Dunque, numeri alla mano (sito Inps, sezione osservatori statistici), i cittadini lecchesi che percepiscono la pensione di vecchiaia sono – dal settore privato – 73.850, sul totale di quasi 113mila assegni erogati mensilmente dall’Istituto, con un importo medio di 1.380 euro al mese. Di queste, il 40% (poco meno di 29.600) non raggiunge i 1.000 euro ma, dato ancora più rilevante, quasi 25mila (24.920) percepiscono meno di 750 euro, mentre oltre 11mila si devono accontentare di importi inferiore anche ai 500 euro, naturalmente parlando sempre di lordo. La fotografia, dunque, restituisce una condizione che, per un territorio ricco di lavoro come quello lecchese, è forse per certi versi sorprendente.
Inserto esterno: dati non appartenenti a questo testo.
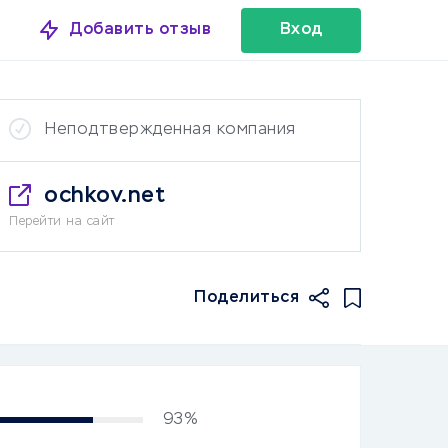
Добавить отзыв
Вход
Неподтвержденная компания
ochkov.net
Перейти на сайт
Поделиться
93%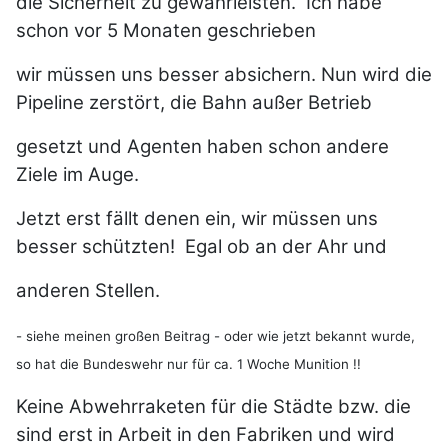
die Sicherheit zu gewährleisten. Ich habe
schon vor 5 Monaten geschrieben
wir müssen uns besser absichern. Nun wird die
Pipeline zerstört, die Bahn außer Betrieb
gesetzt und Agenten haben schon andere
Ziele im Auge.
Jetzt erst fällt denen ein, wir müssen uns
besser schützten! Egal ob an der Ahr und
anderen Stellen.
- siehe meinen großen Beitrag - oder wie jetzt bekannt wurde,
so hat die Bundeswehr nur für ca. 1 Woche Munition !!
Keine Abwehrraketen für die Städte bzw. die
sind erst in Arbeit in den Fabriken und wird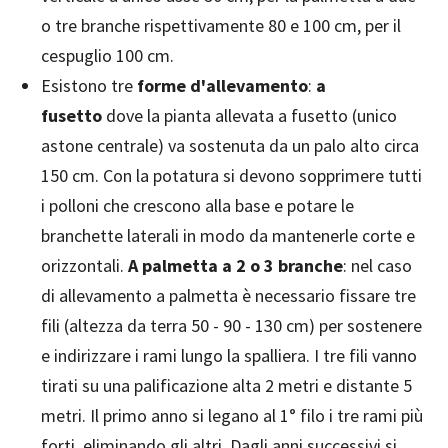
o tre branche rispettivamente 80 e 100 cm, per il
cespuglio 100 cm.
Esistono tre
forme d'allevamento
:
a
fusetto
dove la pianta allevata a fusetto (unico
astone centrale) va sostenuta da un palo alto circa
150 cm. Con la potatura si devono sopprimere tutti
i polloni che crescono alla base e potare le
branchette laterali in modo da mantenerle corte e
orizzontali.
A palmetta a 2 o 3 branche
: nel caso
di allevamento a palmetta è necessario fissare tre
fili (altezza da terra 50 - 90 - 130 cm) per sostenere
e indirizzare i rami lungo la spalliera. I tre fili vanno
tirati su una palificazione alta 2 metri e distante 5
metri. Il primo anno si legano al 1° filo i tre rami più
forti, eliminando gli altri. Dagli anni successivi si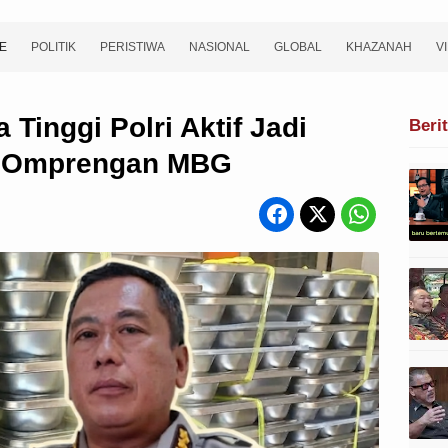
E
POLITIK
PERISTIWA
NASIONAL
GLOBAL
KHAZANAH
V
 Tinggi Polri Aktif Jadi
Beri
i Omprengan MBG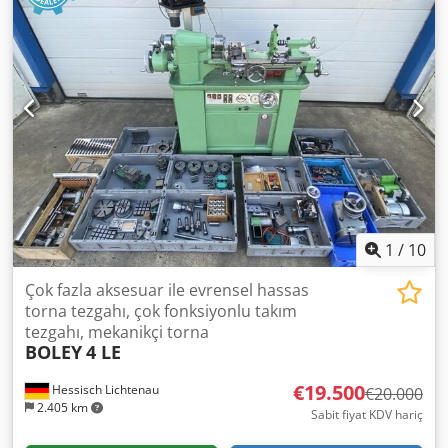
1
/
10
Çok fazla aksesuar ile evrensel hassas
torna tezgahı, çok fonksiyonlu takım
tezgahı, mekanikçi torna
BOLEY
4 LE
€19.500
Hessisch Lichtenau
€20.000
2.405 km
Sabit fiyat KDV hariç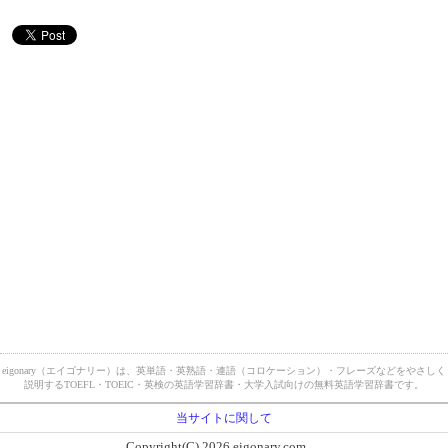
eigonary（エイゴナリー）は、英単語・英熟語・連語（コロケーション）・フレーズなどをやさしく
説明するTOEFL・TOEIC・英検の英語学習辞書・大学入試向けの無料英語学習辞書です。
当サイトに関して
Copyright(C) 2026 eigonary.com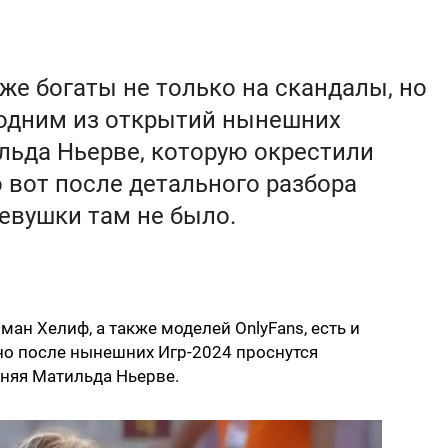
е богаты не только на скандалы, но
 одним из открытий нынешних
льда Ньерве, которую окрестили
 вот после детального разбора
девушки там не было.
ан Хелиф, а также моделей OnlyFans, есть и
но после нынешних Игр-2024 проснутся
тняя Матильда Ньерве.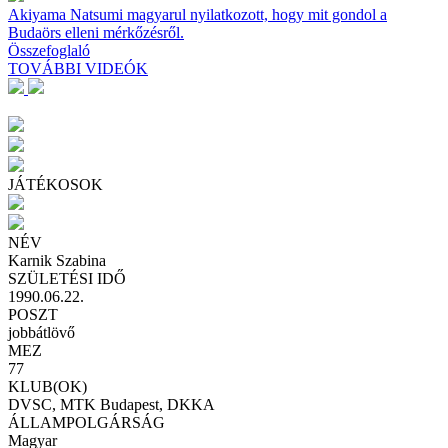
Akiyama Natsumi magyarul nyilatkozott, hogy mit gondol a
Budaörs elleni mérkőzésről.
Összefoglaló
TOVÁBBI VIDEÓK
JÁTÉKOSOK
NÉV
Karnik Szabina
SZÜLETÉSI IDŐ
1990.06.22.
POSZT
jobbátlövő
MEZ
77
KLUB(OK)
DVSC, MTK Budapest, DKKA
ÁLLAMPOLGÁRSÁG
Magyar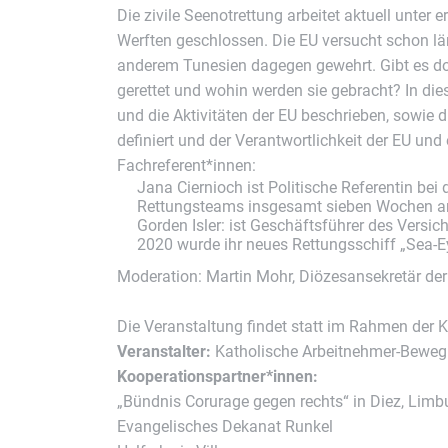
Die zivile Seenotrettung arbeitet aktuell unte
Werften geschlossen. Die EU versucht schon län
anderem Tunesien dagegen gewehrt. Gibt es do
gerettet und wohin werden sie gebracht? In die
und die Aktivitäten der EU beschrieben, sowie 
definiert und der Verantwortlichkeit der EU und
Fachreferent*innen:
Jana Ciernioch ist Politische Referentin be
Rettungsteams insgesamt sieben Wochen an
Gorden Isler: ist Geschäftsführer des Vers
2020 wurde ihr neues ­Rettungsschiff „Sea-Ey
Moderation: Martin Mohr, Diözesansekretär de
Die Veranstaltung findet statt im Rahmen der K
Veranstalter:
Katholische Arbeitnehmer-Beweg
Kooperationspartner*innen:
„Bündnis Corurage gegen rechts“ in Diez, Limb
Evangelisches Dekanat Runkel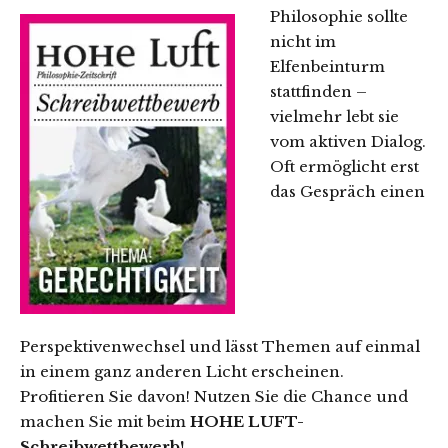
Philosophie sollte
nicht im
Elfenbeinturm
stattfinden –
vielmehr lebt sie
vom aktiven Dialog.
Oft ermöglicht erst
das Gespräch einen
Perspektivenwechsel und lässt Themen auf einmal
in einem ganz anderen Licht erscheinen.
Profitieren Sie davon! Nutzen Sie die Chance und
machen Sie mit beim
HOHE LUFT-
Schreibwettbewerb!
«Certamente vero – interviene il segretario generale della Uil del Lario, Salvatore Monteduro -, ma la spiegazione si ottiene analizzando il genere del pensionato. Se sul complesso delle 73.850 pensioni di vecchiaia le donne rappresentano il 49%, andando a restringere l’analisi sulla quota di ex lavoratrici che percepisce dall’Inps un assegno inferiore ai mille euro si supera il 70% (22.866, ndr.)».
Le ragioni, secondo Monteduro, sono evidenti. «La società ha sempre visto la donna principalmente impegnata in un ambito di cura della famiglia, ma a influire è anche il gap salariale, che insieme alla discontinuità lavorativa si riflette sulle pensioni. Accade anche in un territorio come quello lecchese, dove il mercato del lavoro è sempre stato proficuo. Il risultato è che in un nucleo familiare in cui ci si può basare su due pensioni le difficoltà possono essere contenute, ma in situazioni in cui uno dei coniugi è venuto a mancare, i problemi non mancano». Una situazione, questa, che «dovrebbe far aprire gli occhi rispetto alle condizioni future dei nostri giovani, che con le difficoltà attuali nell’entrare in un mondo del lavoro comunque precario vanno tutelati sul fronte previdenziale, con la previsione di una contribuzione figurativa a coprire i buchi contributivi legati alla discontinuità occupazionale o comunque con una pensione di garanzia, cercando di affrontare a monte il problema della precarizzazione dei rapporti di lavoro».